## Instructions for the task
Though the entries contain pictures, the copy you make should hold only the rest, exactly as written.

#### Material shown

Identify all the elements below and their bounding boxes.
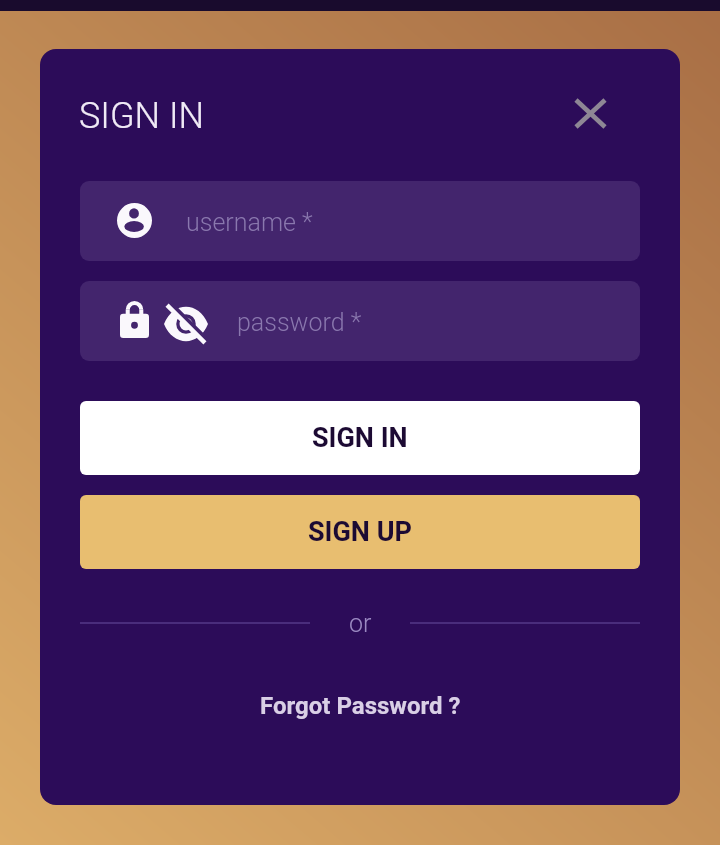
button[interactable]: SIGN UP bbox=[80, 495, 640, 569]
button[interactable]: Show password bbox=[80, 281, 640, 361]
button[interactable]: Close bbox=[568, 91, 612, 135]
staticText: SIGN IN bbox=[79, 95, 205, 137]
button[interactable]: Forgot Password ? bbox=[250, 686, 471, 726]
button[interactable]: username * bbox=[80, 181, 640, 261]
staticText: SIGN IN bbox=[312, 422, 408, 454]
button[interactable]: Show password bbox=[160, 300, 212, 348]
staticText: SIGN UP bbox=[308, 516, 412, 548]
staticText: or bbox=[349, 609, 372, 638]
staticText: password * bbox=[237, 308, 362, 337]
staticText: username * bbox=[186, 208, 313, 237]
button[interactable]: SIGN IN bbox=[80, 401, 640, 475]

########

## Reply
Identify all the elements below and their bounding boxes.
button[interactable]: SIGN UP bbox=[80, 495, 640, 569]
button[interactable]: Show password bbox=[80, 281, 640, 361]
button[interactable]: Close bbox=[568, 91, 612, 135]
staticText: SIGN IN bbox=[79, 95, 205, 137]
button[interactable]: Forgot Password ? bbox=[250, 686, 471, 726]
button[interactable]: username * bbox=[80, 181, 640, 261]
staticText: SIGN IN bbox=[312, 422, 408, 454]
button[interactable]: Show password bbox=[160, 300, 212, 348]
staticText: SIGN UP bbox=[308, 516, 412, 548]
staticText: or bbox=[349, 609, 372, 638]
staticText: password * bbox=[237, 308, 362, 337]
staticText: username * bbox=[186, 208, 313, 237]
button[interactable]: SIGN IN bbox=[80, 401, 640, 475]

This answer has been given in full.